In this example, we show the benefits of combining a liquid/liquid extraction (LLE) with dual-phase SPE. A liquid-liquid extraction of tomatoes and lemons was performed using acetonitrile and a salting-out partition step to achieve a crude extract in acetonitrile (Figure 2a). This acetonitrile extract is suitable for analysis without subsequent cleanup; however, matrix components can affect the method performance. However, sufficient matrix is present that this could affect the analytical performance of the method. A subsequent cleanup step was performed using a dual-phase SPE cartridge that contains graphitized carbon (GCB) and amino (NH2) SPE sorbent material (Figure 2b). By performing this additional cleanup step, the sample extract is visibly cleaner (Figure 2c). Recoveries of the target compounds were maintained, with good precision.
Maximize Analytical Uptime and Minimize Unplanned Maintenance Cycles
One opportunity for combining multiple sample preparation techniques lies in extending the instrument performance. As noted previously, you may find that your results over time are not as good as they were when the system was clean. Perhaps you’re replacing LC or GC columns or cleaning the detector more frequently than you expect, or you find contamination in your system. Peak shapes changed, retention times shifted, responses declined, or all of these symptoms exist at once. Doing additional sample preparation is one means of extending your analytical uptime and addressing these issues.
Figure 2: Liquid-liquid extraction plus dual-layer SPE cleanup for the analysis of pesticides in fruit, showing LLE extract (A), dual-layer SPE with sample extraction in progress (B), and final clean extract (C).
One of the simplest means of performing additional sample cleanup is through the addition of a filtration step at the end of your sample preparation cycle. This filtration step can be performed with a syringe filter or other mechanical filter that is designed to remove particulates. Particulates can be problematic particularly in ultra-high-pressure LC systems, with sub-2 µm particle size columns. Using a high-quality syringe filter removes particulates and protects the analytical system while not affecting analyte recoveries. Using the right filter material and selecting a certified clean product also ensures that the filter does not contaminate the sample that you have worked diligently to prepare. Figure 5 shows the increase in backpressure on a sub-2 µm UHPLC column when human plasma was prepared with a simple protein precipitation step using acidified acetonitrile, which was then evaporated and reconstituted in methanol/water (10:90).

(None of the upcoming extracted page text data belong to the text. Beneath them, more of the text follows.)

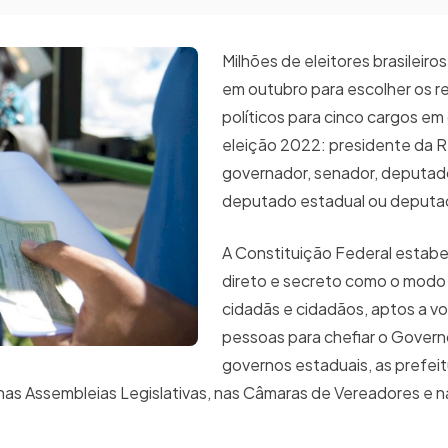
Milhões de eleitores brasileiro
em outubro para escolher os 
políticos para cinco cargos em
eleição 2022: presidente da R
governador, senador, deputado
deputado estadual ou deputado
A Constituição Federal estabe
direto e secreto como o modo 
cidadãs e cidadãos, aptos a vo
pessoas para chefiar o Govern
governos estaduais, as prefeit
nas Assembleias Legislativas, nas Câmaras de Vereadores e 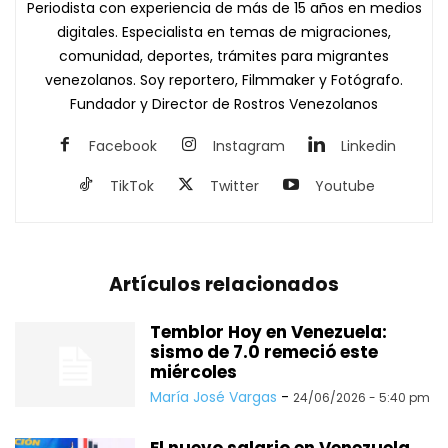
Periodista con experiencia de más de 15 años en medios
digitales. Especialista en temas de migraciones,
comunidad, deportes, trámites para migrantes
venezolanos. Soy reportero, Filmmaker y Fotógrafo.
Fundador y Director de Rostros Venezolanos
Facebook
Instagram
Linkedin
TikTok
Twitter
Youtube
Artículos relacionados
Temblor Hoy en Venezuela:
sismo de 7.0 remeció este
miércoles
María José Vargas
-
24/06/2026 - 5:40 pm
El nuevo salario en Venezuela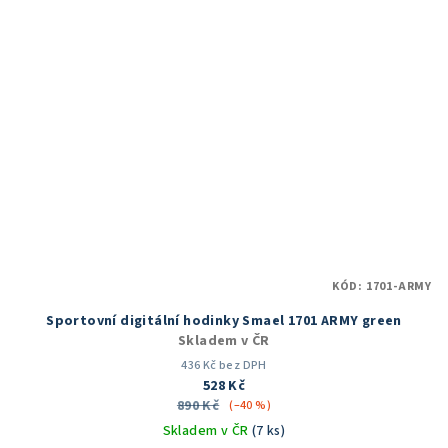
KÓD:
1701-ARMY
Sportovní digitální hodinky Smael 1701 ARMY green
Skladem v ČR
436 Kč bez DPH
528 Kč
890 Kč
(–40 %)
Skladem v ČR
(7 ks)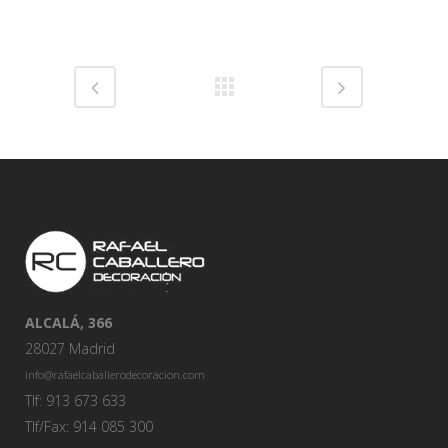
Share
ALCALÁ, 366
28027 Madrid
info@rafaelcaballerodecoracion.com
Tlf: 913 673 633
Tlf/Fax: 914 085 300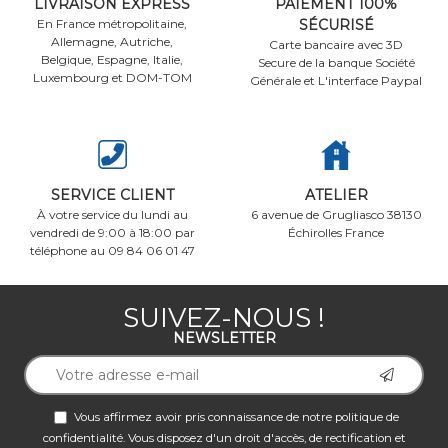
LIVRAISON EXPRESS
PAIEMENT 100%
En France métropolitaine,
SÉCURISÉ
Allemagne, Autriche,
Carte bancaire avec 3D
Belgique, Espagne, Italie,
Secure de la banque Société
Luxembourg et DOM-TOM
Générale et L'interface Paypal
SERVICE CLIENT
ATELIER
À votre service du lundi au
6 avenue de Grugliasco 38130
vendredi de 9:00 à 18:00 par
Échirolles France
téléphone au 09 84 06 01 47
SUIVEZ-NOUS !
NEWSLETTER
Vous affirmez avoir pris connaissance de notre
politique de
confidentialité
. Vous disposez d'un droit d'accès, de rectification et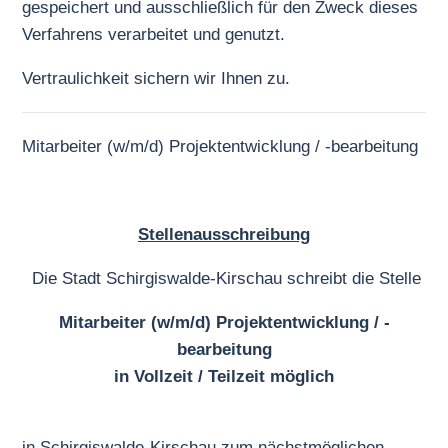
gespeichert und ausschließlich für den Zweck dieses
Verfahrens verarbeitet und genutzt.
Vertraulichkeit sichern wir Ihnen zu.
Mitarbeiter (w/m/d) Projektentwicklung / -bearbeitung
Stellenausschreibung
Die Stadt Schirgiswalde-Kirschau schreibt die Stelle
Mitarbeiter (w/m/d) Projektentwicklung / -
bearbeitung
in Vollzeit / Teilzeit möglich
in Schirgiswalde-Kirschau zum nächstmöglichen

Figure 3: Comparison of backpressure relative to injection number for human plasma extracts, showing results for unfiltered, centrifuged and filtered protein precipitated (PPT) human plasma.

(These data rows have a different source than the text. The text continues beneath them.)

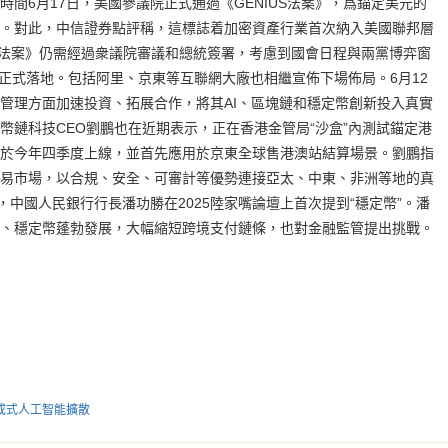
間6月17日，美國參議院正式通過《GENIUS法案》，爲錨定美元的
。對此，中信證券點評稱，這標誌着加密資產行業首次納入美國聯邦層
US法案》仍需經過衆議院審議和總統簽署，考慮到國會日程與兩黨博弈窗
前正式落地。包括阿里、京東等互聯網大廠也相繼宣佈下場佈局。6月12
管理方面加速投資、拓展合作，將其AI、區塊鏈和穩定幣創新投入真實
幣鏈科技CEO劉鵬也在近期表示，正在香港金管局“沙盒”內測試錨定港
於今年四季度上線，並首先應用於京東全球售港澳站結算場景。劉鵬指
易市場，以合規、安全、可審計等優勢連接亞太、中東、非洲等地的真
，中國人民銀行行長潘功勝在2025陸家嘴論壇上首次提到“穩定幣”。潘
、穩定幣蓬勃發展，大幅縮短跨境支付鏈條，也對金融監管提出挑戰。
生成式人工智能擴散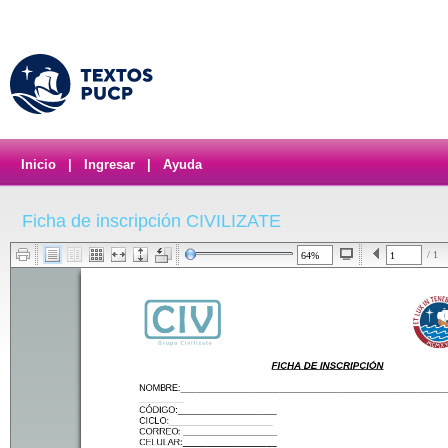
Inicio
|
Ingresar
|
Ayuda
Ficha de inscripción CIVILIZATE
/ 1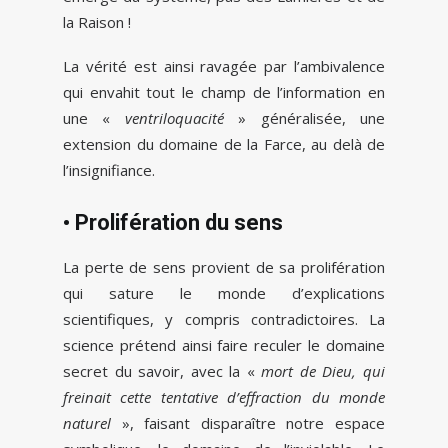
la Raison !
La vérité est ainsi ravagée par l’ambivalence
qui envahit tout le champ de l’information en
une «
ventriloquacité
» généralisée, une
extension du domaine de la Farce, au delà de
l’insignifiance.
• Prolifération du sens
La perte de sens provient de sa prolifération
qui sature le monde d’explications
scientifiques, y compris contradictoires. La
science prétend ainsi faire reculer le domaine
secret du savoir, avec la «
mort de Dieu, qui
freinait cette tentative d’effraction du monde
naturel
», faisant disparaître notre espace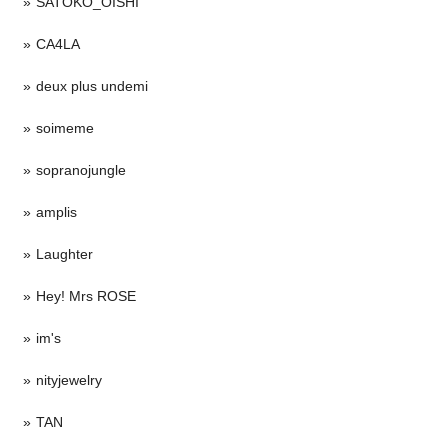
SATOKO_OISHI
CA4LA
deux plus undemi
soimeme
sopranojungle
amplis
Laughter
Hey! Mrs ROSE
im's
nityjewelry
TAN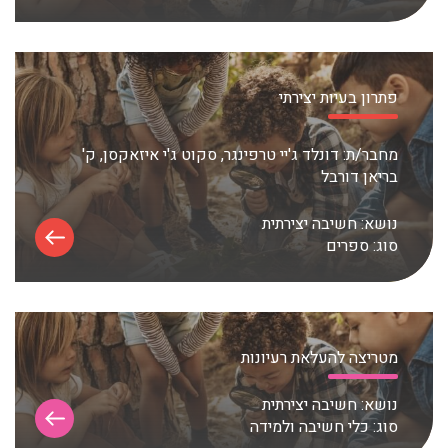
פתרון בעיות יצירתי
מחבר/ת:
דונלד ג'יי טרפינגר, סקוט ג'י איזאקסן, ק'
בריאן דורבל
נושא:
חשיבה יצירתית
סוג:
ספרים
מטריצה להעלאת רעיונות
נושא:
חשיבה יצירתית
סוג:
כלי חשיבה ולמידה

These plasma samples were then analysed in the following manner: 1) without filtration 2) with centrifugation only, no filtration, or 3) with filtration using an Agilent Captiva 0.2 μm filter. Protein precipitation followed by filtration provided longer analytical uptime relative to unfiltered or even centrifuged samples (Figure 3).

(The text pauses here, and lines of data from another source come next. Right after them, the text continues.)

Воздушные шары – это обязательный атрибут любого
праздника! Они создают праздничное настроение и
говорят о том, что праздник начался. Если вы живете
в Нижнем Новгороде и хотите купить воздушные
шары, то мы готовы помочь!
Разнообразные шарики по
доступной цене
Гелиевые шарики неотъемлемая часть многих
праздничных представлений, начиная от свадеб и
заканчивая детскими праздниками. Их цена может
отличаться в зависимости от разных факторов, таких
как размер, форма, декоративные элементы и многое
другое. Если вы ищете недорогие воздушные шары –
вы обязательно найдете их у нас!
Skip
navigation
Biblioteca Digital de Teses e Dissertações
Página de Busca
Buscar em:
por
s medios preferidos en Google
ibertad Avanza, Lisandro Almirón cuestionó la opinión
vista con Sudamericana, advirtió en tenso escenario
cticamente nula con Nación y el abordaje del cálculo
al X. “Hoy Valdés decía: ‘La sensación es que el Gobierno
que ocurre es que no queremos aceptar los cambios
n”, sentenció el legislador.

Maximizing Your Sample Prep Investment
Clearly, not every situation calls for multiple sample preparation protocols. The examples highlighted here represent a selection of opportunities for how, and why, “mixing and matching” sample preparation techniques should be considered. Numerous other examples are available that demonstrate the utility of combining different approaches and protocols. The QuEChERS (Quick, Easy, Cheap, Effective, Rugged, Safe) approach to sample preparation is a prime example of an integrated approach to mixing and matching sample preparation techniques, namely a liquid/liquid partitioning extraction step followed by a dispersive SPE cleanup step. Sample preparation time and materials are an investment in your analytical success, and doing the right amount of sample preparation relative to your needs and goals is an important balance to achieve. In instances where a single method does not suffice, “mixing and matching” techniques can take your results to the next level of performance.